AgentXchain governs the workflow, not the agent. Any agent that can return a truthful turn result through one of these contracts is governable. This page separates what the product supports from what the repo has already proven in public artifacts.

The invariant

Regardless of which pattern you use, AgentXchain enforces the same governance contract:

  • Schema validation — every turn result must conform to the protocol schema
  • Challenge requirements — review turns must include at least one objection
  • Phase gates — artifacts must exist before phase transitions are approved
  • Decision ledger — every decision is append-only and auditable
  • Authority boundariesproposed turns stage changes; review_only turns attest without writes; authoritative turns write directly when the adapter/runtime actually supports it
  • Budget enforcement — token/cost budgets are tracked and enforced per turn

The adapter is a replaceable bridge. The governance is not.

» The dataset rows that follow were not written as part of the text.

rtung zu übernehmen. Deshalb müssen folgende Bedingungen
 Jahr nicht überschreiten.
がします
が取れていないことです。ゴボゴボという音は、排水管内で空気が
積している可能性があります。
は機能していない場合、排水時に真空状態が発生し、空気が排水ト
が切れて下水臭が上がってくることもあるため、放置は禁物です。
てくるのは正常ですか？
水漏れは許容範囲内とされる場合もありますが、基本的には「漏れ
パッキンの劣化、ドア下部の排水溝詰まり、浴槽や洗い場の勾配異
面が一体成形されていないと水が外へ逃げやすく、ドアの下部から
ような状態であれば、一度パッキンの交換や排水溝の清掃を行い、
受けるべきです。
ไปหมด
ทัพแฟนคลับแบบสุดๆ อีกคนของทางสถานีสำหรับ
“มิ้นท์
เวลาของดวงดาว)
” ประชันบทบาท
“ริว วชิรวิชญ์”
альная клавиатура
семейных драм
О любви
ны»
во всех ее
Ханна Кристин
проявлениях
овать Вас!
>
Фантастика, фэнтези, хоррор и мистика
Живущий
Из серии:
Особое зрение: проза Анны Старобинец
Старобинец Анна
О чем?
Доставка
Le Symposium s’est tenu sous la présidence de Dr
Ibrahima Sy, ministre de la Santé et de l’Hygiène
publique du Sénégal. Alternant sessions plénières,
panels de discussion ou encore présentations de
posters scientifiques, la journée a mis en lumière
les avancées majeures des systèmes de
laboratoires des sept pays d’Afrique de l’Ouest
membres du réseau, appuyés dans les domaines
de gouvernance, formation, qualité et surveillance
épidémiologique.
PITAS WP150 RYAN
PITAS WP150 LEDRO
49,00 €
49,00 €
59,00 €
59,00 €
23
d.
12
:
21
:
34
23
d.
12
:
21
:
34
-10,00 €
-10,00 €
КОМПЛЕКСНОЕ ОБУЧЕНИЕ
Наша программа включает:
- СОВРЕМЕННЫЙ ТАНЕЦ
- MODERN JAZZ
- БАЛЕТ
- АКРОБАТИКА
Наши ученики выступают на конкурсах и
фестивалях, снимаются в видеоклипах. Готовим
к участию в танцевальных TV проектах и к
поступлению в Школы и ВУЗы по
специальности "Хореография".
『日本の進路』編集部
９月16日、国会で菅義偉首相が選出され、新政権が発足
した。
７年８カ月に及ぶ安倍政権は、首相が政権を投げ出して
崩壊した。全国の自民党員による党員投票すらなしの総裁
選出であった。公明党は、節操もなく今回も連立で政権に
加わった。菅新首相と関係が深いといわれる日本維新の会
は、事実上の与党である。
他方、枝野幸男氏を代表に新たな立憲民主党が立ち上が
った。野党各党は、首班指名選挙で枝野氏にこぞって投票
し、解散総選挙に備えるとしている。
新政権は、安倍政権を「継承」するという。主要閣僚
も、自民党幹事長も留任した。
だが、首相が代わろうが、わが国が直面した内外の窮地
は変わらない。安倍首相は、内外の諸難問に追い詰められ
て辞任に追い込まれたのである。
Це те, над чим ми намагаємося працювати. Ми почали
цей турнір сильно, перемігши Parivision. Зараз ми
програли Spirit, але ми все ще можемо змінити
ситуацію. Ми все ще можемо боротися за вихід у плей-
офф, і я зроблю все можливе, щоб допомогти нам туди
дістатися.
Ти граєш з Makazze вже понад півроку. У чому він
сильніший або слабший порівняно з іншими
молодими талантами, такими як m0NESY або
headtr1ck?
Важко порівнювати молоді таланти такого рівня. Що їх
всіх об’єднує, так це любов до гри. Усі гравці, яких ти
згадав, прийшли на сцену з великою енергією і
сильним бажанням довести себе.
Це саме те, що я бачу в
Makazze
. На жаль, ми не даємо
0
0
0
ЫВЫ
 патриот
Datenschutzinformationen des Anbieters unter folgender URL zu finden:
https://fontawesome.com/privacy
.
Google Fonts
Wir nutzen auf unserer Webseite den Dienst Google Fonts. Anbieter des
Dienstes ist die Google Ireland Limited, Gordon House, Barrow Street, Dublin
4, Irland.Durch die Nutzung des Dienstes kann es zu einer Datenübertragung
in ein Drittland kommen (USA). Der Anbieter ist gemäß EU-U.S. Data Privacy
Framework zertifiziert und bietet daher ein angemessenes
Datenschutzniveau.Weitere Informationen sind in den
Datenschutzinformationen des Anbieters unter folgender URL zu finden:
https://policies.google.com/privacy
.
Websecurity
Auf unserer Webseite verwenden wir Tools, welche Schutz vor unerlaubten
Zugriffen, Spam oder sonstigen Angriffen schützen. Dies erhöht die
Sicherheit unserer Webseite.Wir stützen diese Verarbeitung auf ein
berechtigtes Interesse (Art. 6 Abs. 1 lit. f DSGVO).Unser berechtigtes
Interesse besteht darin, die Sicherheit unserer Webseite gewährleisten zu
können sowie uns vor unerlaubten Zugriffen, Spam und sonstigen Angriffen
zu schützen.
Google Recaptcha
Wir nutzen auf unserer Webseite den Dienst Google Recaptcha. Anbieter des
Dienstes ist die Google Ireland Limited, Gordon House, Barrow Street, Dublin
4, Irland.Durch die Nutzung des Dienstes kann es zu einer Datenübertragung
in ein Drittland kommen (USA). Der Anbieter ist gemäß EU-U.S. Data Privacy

Pattern 1: HTTP Remote Agent

Use when: You have your own agent service — a LangChain pipeline, a custom LLM wrapper, a microservice, or any HTTP endpoint that can accept a turn envelope and return a turn result.

How it works

┌──────────────┐ POST /turn ┌──────────────────┐
│ AgentXchain │ ──────────────────► │ Your HTTP Agent │
│ Orchestrator│ │ (any language) │
│ │ ◄────────────────── │ │
│ │ turn-result.json │ │
└──────────────┘ └──────────────────┘

AgentXchain sends a JSON envelope with the turn context (run ID, turn ID, role, phase, prompt, context). Your service does the work and returns a turn-result JSON object. AgentXchain validates the result through the full acceptance pipeline.

Configuration

agentxchain.json
{
"runtimes": {
"my-agent": {
"type": "remote_agent",
"url": "http://your-service:8080/turn",
"timeout_ms": 60000,
"headers": {
"authorization": "Bearer your-token"
}
}
},
"roles": {
"dev": {
"runtime": "my-agent",
"write_authority": "proposed"
}
}
}

What you build

A single HTTP POST endpoint that:

  1. Receives a JSON envelope with run_id, turn_id, role, phase, prompt, context
  2. Calls your agent/model/pipeline with the prompt and context
  3. Returns a valid turn-result JSON object

The turn-result must include: schema_version, run_id, turn_id, role, runtime_id, status, summary, decisions[], objections[], files_changed[], verification, artifact, proposed_next_role.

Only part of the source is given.